WHAT IS EXPECTED
Reproduce the records that follow without alteration, apart from removing the pictures.

SOURCE DATA
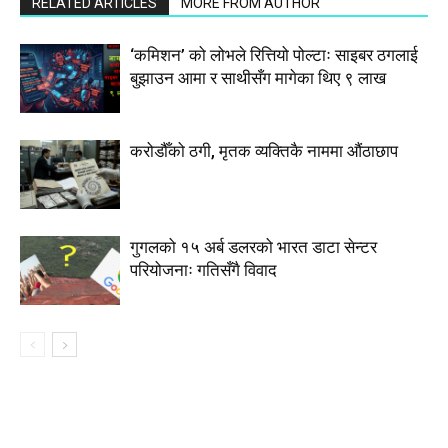
RELATED ARTICLES
MORE FROM AUTHOR
‘कमिशन’ को लोभले रित्तियो पोल्टाः साइबर ठगलाई
बुझाउन आमा र साथीसँग मागेका थिए ९ लाख
करोडौँको ठगी, मृतक व्यक्तिकै नाममा औंठाछाप
गुगलको १५ अर्ब डलरको भारत डाटा सेन्टर
परियोजनाः गतिसँगै विवाद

PROBLEM SOLUTION
RELATED ARTICLES
MORE FROM AUTHOR
‘कमिशन’ को लोभले रित्तियो पोल्टाः साइबर ठगलाई
बुझाउन आमा र साथीसँग मागेका थिए ९ लाख
करोडौँको ठगी, मृतक व्यक्तिकै नाममा औंठाछाप
गुगलको १५ अर्ब डलरको भारत डाटा सेन्टर
परियोजनाः गतिसँगै विवाद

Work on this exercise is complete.